Most Significant Bit/Byte (MSB):
Position: Leftmost bit/byte in a binary number.
Bus
A bus is a shared data pathway that various components of a processor use to communicate with each other. It is typically represented by a slanted line (like a forward slash), with a number above it indicating the data pathway’s width, or the number of data lines it contains. This representation condenses the depiction of multiple data wires into a single bus illustration.
The example below shows a bus with four data lines.
Logic Gates
Logic gates are the fundamental building blocks of digital electronics! They are devices that perform logical/Boolean operations on one or more binary inputs to produce a single binary output. These operations are basic to digital computing and are used in creating complex circuits that perform a variety of tasks.
Basic Logic Gates:
- AND Gate: Outputs a “True” (1) value only if both inputs are “True”.
- OR Gate: Outputs a “True” value if at least one input is “True”.
- NOT Gate (Inverter): Outputs the opposite of the input value.
- NAND Gate: Outputs a “False” (0) value only if both inputs are “True” (the inverse of the AND gate).
- NOR Gate: Outputs a “False” value if at least one input is “True” (the inverse of the OR gate).
- XOR Gate (Exclusive OR): Outputs a “True” value only if the inputs are different.
Each logic gate type has a corresponding truth table, which lists all possible input combinations and their respective outputs. Truth tables are essential for understanding how logic gates operate and for designing complex circuits.
Truth Tables:
A truth table is a mathematical table used in logic, specifically in connection with Boolean algebra, Boolean functions, and propositional calculus, to compute the functional values of logical expressions on each of their functional arguments. For instance, the truth table for an AND gate is:
| Input A | Input B | Output (A AND B) |
|---|---|---|
| 0 | 0 | 0 |
| 0 | 1 | 0 |
| 1 | 0 | 0 |
| 1 | 1 | 1 |
Here, “0” represents “False” and “1” represents “True”. The output column shows that the AND gate only returns “True” when both inputs are “True”.
Combinational Vs Sequential Circuits
A simple way to understand the difference between sequential and combinational circuits, at least initially, is to think of them in terms of states.

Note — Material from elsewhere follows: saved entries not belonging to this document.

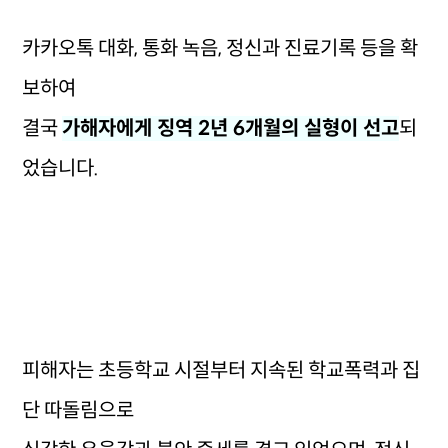
카카오톡 대화, 통화 녹음, 정신과 진료기록 등을 확
보하여
결국
가해자에게 징역 2년 6개월의 실형이 선고
되
었습니다.
피해자는 초등학교 시절부터 지속된 학교폭력과 집
단 따돌림으로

Combinational circuits, just like an $f(x) = y$ function, output values based solely on their current inputs, without memory of past states.
Sequential circuits, on the other hand, rely on both current and past inputs. In other words, the next output of a sequential circuit not only depends on the set of inputs that can generate it, but also on the state of the circuit as the input is being entered.
Another way to look at the difference between sequential and combinational circuits is: In a combinational circuit, if you were to hide the input and only look at the output; you’d be able to tell the input(Or the set of possible inputs), because it has a know corresponding output; but in a sequential circuit, an input cannot be determined simply by looking at the current output.
Pull Up & Pull Down Resistors
Pull-up and pull-down resistors are used to ensure a specific and stable logic level (HIGH or LOW) at a pin in the absence of an input signal:
Pull-up resistors connect the pin to a HIGH voltage level, serving as a logical HIGH when not actively driven.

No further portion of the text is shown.